I Just Have a Few Minutes

So, just some random thoughts :-)

I love my job. Yay. Just thought I'd share.

I think I broke one of the washing machines. I put my backpack in it & I broke the water dispenser. It still works, but now it can move - not good. Oops. Not to worry - 'they' know about it.

Saturday we are hosting a BBQ for Mark's orientation group. It's been 9 months. He's calling it the "We've Been Here Long Enough to Have a Baby" party. Hmm... no idea where his mind is....

Okay, ciao - off to lunch! Today I get an hour and a half lunch instead of an hour - yippee!

July 27, 2004

Mara or Violetta?

Mara at the office.JPG


For your comparison, this is me. See Violetta below.

Mara v. Violetta

Mara at Work.JPG


Me, me, me, me, me. Not that I'm taking this personally or anything. For those of you who are wondering what this is all about, both my mother and my older brother saw pictures of my friend, Violetta and said that not only did she look like me, but that they thought she was me. I'm just helping them remember what I look like.

Model Mark

Model Mark.jpg

I called this one Model Mark for two reasons:

1. He was an exemplary model, patiently allowing me to shoot about 30 pictures of him to help me practice taking pictures for class.

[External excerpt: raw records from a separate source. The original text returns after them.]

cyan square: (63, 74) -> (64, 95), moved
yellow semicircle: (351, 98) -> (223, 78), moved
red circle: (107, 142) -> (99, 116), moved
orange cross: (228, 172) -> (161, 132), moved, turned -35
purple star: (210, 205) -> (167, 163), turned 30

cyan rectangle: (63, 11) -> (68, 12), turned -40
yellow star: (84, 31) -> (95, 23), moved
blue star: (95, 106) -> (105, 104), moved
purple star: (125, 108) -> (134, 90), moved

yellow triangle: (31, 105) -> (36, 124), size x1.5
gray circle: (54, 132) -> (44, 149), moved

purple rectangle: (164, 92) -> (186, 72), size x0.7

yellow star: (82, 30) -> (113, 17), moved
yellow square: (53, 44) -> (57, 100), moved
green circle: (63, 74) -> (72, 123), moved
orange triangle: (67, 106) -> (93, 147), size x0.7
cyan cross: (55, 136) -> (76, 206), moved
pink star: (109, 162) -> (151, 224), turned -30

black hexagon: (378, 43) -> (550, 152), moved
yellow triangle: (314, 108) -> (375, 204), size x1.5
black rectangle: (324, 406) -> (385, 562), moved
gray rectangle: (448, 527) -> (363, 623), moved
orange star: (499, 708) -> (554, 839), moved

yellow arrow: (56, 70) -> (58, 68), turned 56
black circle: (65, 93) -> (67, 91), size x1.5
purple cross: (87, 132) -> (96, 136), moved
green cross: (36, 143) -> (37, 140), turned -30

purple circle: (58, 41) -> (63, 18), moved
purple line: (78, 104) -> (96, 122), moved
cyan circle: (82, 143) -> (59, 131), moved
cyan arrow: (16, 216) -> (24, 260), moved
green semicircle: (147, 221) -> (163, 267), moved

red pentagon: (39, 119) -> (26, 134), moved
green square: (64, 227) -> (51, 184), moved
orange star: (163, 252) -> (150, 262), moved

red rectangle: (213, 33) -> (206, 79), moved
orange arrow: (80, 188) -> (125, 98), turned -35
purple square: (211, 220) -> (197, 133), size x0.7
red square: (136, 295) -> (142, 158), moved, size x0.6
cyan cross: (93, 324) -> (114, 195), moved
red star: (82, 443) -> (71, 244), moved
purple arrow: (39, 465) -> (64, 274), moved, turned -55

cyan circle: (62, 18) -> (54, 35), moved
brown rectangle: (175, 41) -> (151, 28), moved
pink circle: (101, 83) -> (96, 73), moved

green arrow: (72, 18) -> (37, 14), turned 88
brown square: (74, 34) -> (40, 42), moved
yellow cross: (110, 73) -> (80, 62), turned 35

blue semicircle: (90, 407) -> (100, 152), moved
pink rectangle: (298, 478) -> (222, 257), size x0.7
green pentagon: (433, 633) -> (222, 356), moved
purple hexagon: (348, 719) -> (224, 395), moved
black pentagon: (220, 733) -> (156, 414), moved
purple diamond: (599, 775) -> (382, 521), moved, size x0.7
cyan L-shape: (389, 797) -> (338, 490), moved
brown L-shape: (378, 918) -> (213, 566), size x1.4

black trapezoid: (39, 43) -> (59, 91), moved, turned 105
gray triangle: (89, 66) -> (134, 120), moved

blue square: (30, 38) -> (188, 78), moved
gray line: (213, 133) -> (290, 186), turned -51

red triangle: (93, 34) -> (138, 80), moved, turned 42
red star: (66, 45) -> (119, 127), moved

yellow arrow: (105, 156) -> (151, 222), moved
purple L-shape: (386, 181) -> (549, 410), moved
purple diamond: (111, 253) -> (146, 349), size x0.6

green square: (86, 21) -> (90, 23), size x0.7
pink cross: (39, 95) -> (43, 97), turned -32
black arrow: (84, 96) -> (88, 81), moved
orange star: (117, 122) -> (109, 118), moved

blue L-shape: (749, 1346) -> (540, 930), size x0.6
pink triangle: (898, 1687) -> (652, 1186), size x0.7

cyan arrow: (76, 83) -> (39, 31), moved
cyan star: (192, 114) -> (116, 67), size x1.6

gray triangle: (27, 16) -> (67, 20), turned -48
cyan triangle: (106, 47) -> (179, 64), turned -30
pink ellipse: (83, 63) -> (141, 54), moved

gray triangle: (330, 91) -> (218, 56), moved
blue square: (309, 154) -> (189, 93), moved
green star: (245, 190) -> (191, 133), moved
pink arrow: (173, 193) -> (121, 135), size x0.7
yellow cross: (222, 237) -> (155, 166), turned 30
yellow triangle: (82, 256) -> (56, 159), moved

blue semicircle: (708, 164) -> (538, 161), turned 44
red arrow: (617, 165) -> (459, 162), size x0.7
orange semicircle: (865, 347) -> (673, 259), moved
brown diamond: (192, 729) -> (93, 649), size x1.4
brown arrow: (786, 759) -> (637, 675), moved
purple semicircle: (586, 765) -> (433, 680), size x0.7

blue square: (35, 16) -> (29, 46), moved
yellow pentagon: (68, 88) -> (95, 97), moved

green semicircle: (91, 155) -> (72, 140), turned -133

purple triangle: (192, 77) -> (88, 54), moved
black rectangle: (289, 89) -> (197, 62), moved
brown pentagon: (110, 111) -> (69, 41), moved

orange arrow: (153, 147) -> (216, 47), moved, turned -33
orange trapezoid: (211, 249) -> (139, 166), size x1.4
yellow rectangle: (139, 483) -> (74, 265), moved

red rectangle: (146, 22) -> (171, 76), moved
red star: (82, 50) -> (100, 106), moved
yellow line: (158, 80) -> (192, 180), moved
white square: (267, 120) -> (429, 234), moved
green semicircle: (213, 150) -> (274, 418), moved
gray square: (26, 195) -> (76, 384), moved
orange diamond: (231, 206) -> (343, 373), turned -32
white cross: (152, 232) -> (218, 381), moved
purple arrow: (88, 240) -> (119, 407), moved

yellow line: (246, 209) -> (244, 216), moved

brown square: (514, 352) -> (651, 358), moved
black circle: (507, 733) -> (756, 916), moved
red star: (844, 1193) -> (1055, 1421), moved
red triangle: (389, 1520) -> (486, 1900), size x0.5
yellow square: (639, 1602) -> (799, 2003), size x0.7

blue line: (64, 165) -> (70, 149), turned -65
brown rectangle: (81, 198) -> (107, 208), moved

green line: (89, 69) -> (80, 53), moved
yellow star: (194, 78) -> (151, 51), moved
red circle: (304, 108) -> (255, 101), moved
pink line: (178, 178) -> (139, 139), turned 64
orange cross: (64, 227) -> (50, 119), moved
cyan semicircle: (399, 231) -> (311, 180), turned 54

2. This looks like such a model pose to me! I could totally see this going in some magazine or something. Not that the picture is that fabulous - just his pose.

Shallow

Real Shallow.jpg


I took this picture to show shallow depth of field. [it's of Mark ... or Mark's hand]

Me

Self Portrait_Mara.jpg


This is me. Not that it shows how Violetta and I are different. But I was asked to post more of the pictures I'd taken for my photography class.

Violetta

Violetta.jpg

This is what Violetta looks like. It's out of focus [yes, one of my photo class pics], but it's her. Not me :-)

July 26, 2004

4 Years of Marriage

For some, I suppose that will be thought-provoking - four years? already? wow, what a long time... For others, it's almost a laughable period of time. Four years? You still have no idea ... which is true, and I know it.

On the other hand, it is still four years, and if I managed to learn something in four years of college, I think I've learned a thing or two in four years of marriage.

Last Thursday was our anniversary. We took the day off, and travelled around Israel for the next three days.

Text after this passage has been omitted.